[Stored data entries]
********************
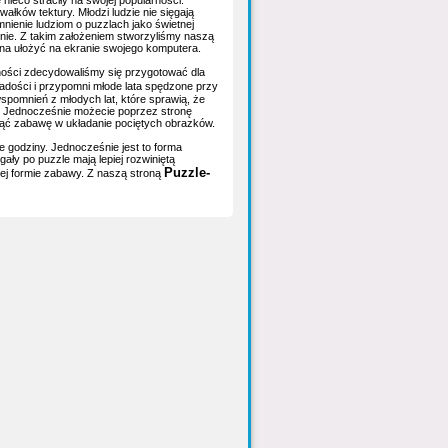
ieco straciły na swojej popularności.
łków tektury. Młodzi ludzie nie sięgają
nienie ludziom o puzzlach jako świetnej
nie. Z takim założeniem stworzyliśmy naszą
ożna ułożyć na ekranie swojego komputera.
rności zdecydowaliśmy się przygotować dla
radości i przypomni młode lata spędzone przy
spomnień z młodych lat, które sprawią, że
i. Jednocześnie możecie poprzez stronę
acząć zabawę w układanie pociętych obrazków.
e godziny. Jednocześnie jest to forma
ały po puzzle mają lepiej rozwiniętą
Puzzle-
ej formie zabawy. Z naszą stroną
********************
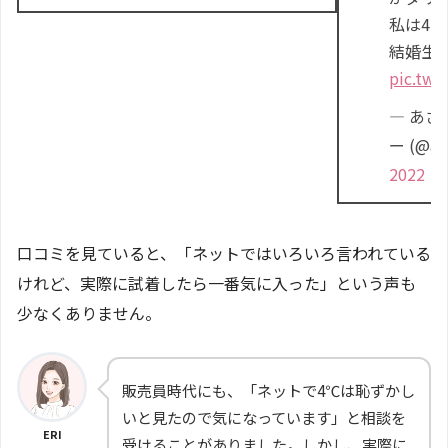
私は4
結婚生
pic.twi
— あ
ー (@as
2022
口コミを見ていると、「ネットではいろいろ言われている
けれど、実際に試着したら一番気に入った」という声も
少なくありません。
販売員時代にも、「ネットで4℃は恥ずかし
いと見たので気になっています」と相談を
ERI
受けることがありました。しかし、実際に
********************
AIM OF THE EXERCISE — Could you restate, word for word, the lines above from the one with "ieco straciły na swojej popularności." to the one with "spomnień z młodych lat, które sprawią, że", both included?

SOLUTION TO THIS TASK —
ieco straciły na swojej popularności.
łków tektury. Młodzi ludzie nie sięgają
nienie ludziom o puzzlach jako świetnej
nie. Z takim założeniem stworzyliśmy naszą
ożna ułożyć na ekranie swojego komputera.
rności zdecydowaliśmy się przygotować dla
radości i przypomni młode lata spędzone przy
spomnień z młodych lat, które sprawią, że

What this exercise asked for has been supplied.